Guide To HDD Vs SSD Difference
HDD Vs SSD Guide


Hard drive technology is very old. In 1985, the size of a hard disk for a PC was 5.25 inches, which is now 3.5 inches for desktops and 2.5 inches for notebooks and laptops.

Today’s hard drives use serial ATA (SATA) whereas earlier they used IDE (Integrated Drive Electronics) Was used.

The current 3.5-inch hard drive has a maximum capacity of 14TB while the 2.5-inch has a capacity of up to 5 TB.



In contrast, the history of SSDs is much shorter.

The rise of SSD began in the late 2000’s. The first OLPC XO-1 used a 1 GB SSD followed by the Asus Eee PC 700 series using a 2 GB SSD as a primary store.

Over time the capacity of the SSD increased and saw many new changes, such as the mSATA Mini PCIe SSD card and the aforementioned M.2 SSD format (in SATA and PCIe variants).

But SSD is still found in the 2.5-inch form factor.

The SSD currently has a maximum capacity of 4TB. (Seagate Company offers a 3.5 inch SSD for industrial products such as servers)


Let’s talk a little bit about the advantages and disadvantages of both.

In a way, the function of both HDD and SSD is the same

Both save you boot your system, but both have a different feature, how they differ.

Speed: In this case a SSD equipped PC can boot in less time than a unit while a PC with HDD takes longer to boot which is slower than SSD during normal use.

Applications can be launched faster in SSDs and it also has a higher speed of transferring files.

Durability: – No part of the SSD rotates so your data is safe even when your system is over or shaken. Most hard drives park their read / write vehicle when the system is off,

but when they When operating they fly on a drive platter a few nanometers apart. Also, parking brakes have limitations.
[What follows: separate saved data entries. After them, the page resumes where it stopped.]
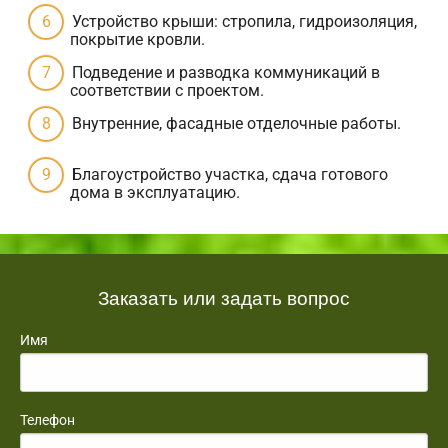
Устройство крыши: стропила, гидроизоляция,
покрытие кровли.
Подведение и разводка коммуникаций в
соответствии с проектом.
Внутренние, фасадные отделочные работы.
Благоустройство участка, сдача готового
дома в эксплуатацию.
Заказать или задать вопрос
Имя
Телефон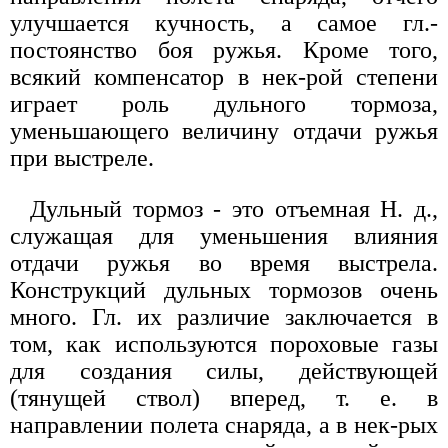
улучшается кучность, а самое гл.-
постоянство боя ружья. Кроме того,
всякий компенсатор в нек-рой степени
играет роль дульного тормоза,
уменьшающего величину отдачи ружья
при выстреле.
Дульный тормоз - это отъемная Н. д.,
служащая для уменьшения влияния
отдачи ружья во время выстрела.
Конструкций дульных тормозов очень
много. Гл. их различие заключается в
том, как используются пороховые газы
для создания силы, действующей
(тянущей ствол) вперед, т. е. в
направлении полета снаряда, а в нек-рых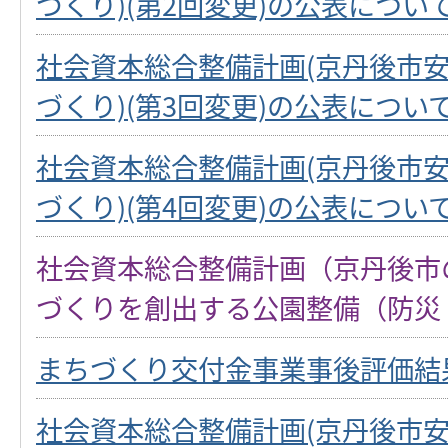
づくり)(第2回変更)の公表につい
社会資本総合整備計画(京丹後市
づくり)(第3回変更)の公表につい
社会資本総合整備計画(京丹後市
づくり)(第4回変更)の公表につい
社会資本総合整備計画（京丹後市
づくりを創出する公園整備（防災
まちづくり交付金事業事後評価結
社会資本総合整備計画(京丹後市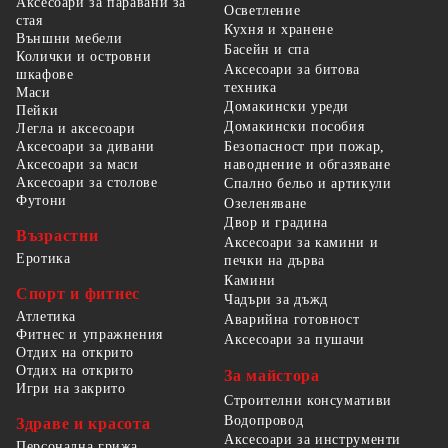
Аксесоари за паравани за
Осветление
стая
Кухня и хранене
Външни мебели
Басейн и спа
Колички и островни
Аксесоари за битова
шкафове
техника
Маси
Домакински уреди
Пейки
Домакински пособия
Легла и аксесоари
Безопасност при пожар,
Аксесоари за дивани
наводнение и обгазяване
Аксесоари за маси
Аксесоари за столове
Спално бельо и артикули
Футони
Озеленяване
Двор и градина
Възрастни
Аксесоари за камини и
Еротика
печки на дърва
Камини
Спорт и фитнес
Чадъри за дъжд
Атлетика
Аварийна готовност
Фитнес и упражнения
Аксесоари за пушачи
Отдих на открито
Отдих на открито
За майстора
Игри на закрито
Строителни консумативи
Водопровод
Здраве и красота
Аксесоари за инструменти
Персонална грижа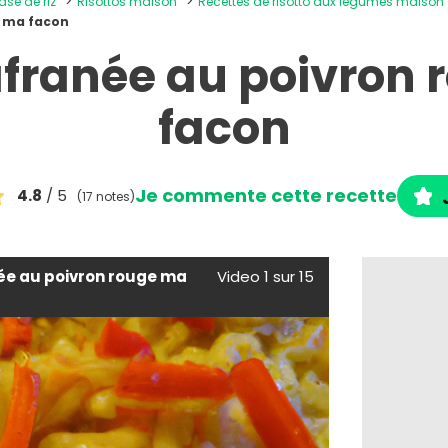
ase de riz
Risottos maison
Recettes de risotto aux légumes maison
e ma facon
afranée au poivron
facon
Je commente cette recette
4.8
/ 5
(17 notes)
ée au poivron rouge ma
Video 1 sur 15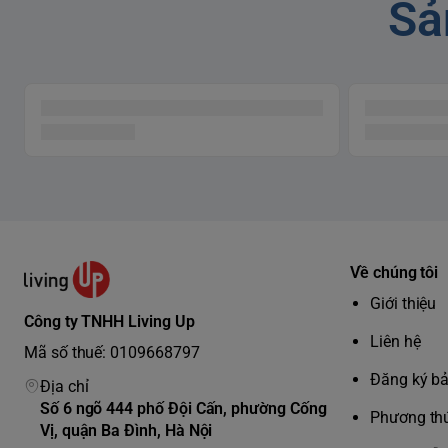
Sả
Về chúng tôi
Giới thiệu
Công ty TNHH Living Up
Liên hệ
Mã số thuế: 0109668797
Đăng ký b
Địa chỉ
Số 6 ngõ 444 phố Đội Cấn, phường Cống
Phương thứ
Vị, quận Ba Đình, Hà Nội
If you are rough on your devices, SSD is recommended

Maximum and Normal Capacity: Although consumer SSD units are at the top in 4TB, it is still unusual and expensive. You are likely to get 500GB to 1TB units as primary drives in the systems. While 500GB is considered “base” hard drive capacity in 2020, price concerns could push it up to 128GB or 250GB for less expensive SSD-based systems. Users with large media storage or those who work in content creation will need more, 1TB to 4TB drives are common in high-end systems. Basically, the more storage capacity, the more content you can keep on your PC.

Overall: Hard drives win on cost and capacity. And SSD works best if speed, rigidity, form factor, are important factors for you. If it weren’t for price and capacity issues,

SSD would be the winner.

What would be the right storage for you?

So, will an SSD or HDD (or a hybrid of both) fit your needs? Let’s break it down:


Enthusiastic multimedia users and heavy downloaders: Video collectors need space, and you can get 4TB of space cheaply from hard drives.

Get Budget Buyers: Ditto. Plenty of cheap space. The SSD 500 is too expensive for PC buyers.

  • Graphic Arts and Engineering Professionals: Video and photo editors wear storage through excessive use. Replacing a 1TB hard drive would be cheaper than replacing a 500GB SSD.


Dem Speed ​​Monsters: If you need things now, spend extra bucks on SSD for quick boot-ups and app launches. Supplement with storage SSD or hard drive if you need extra space (see below).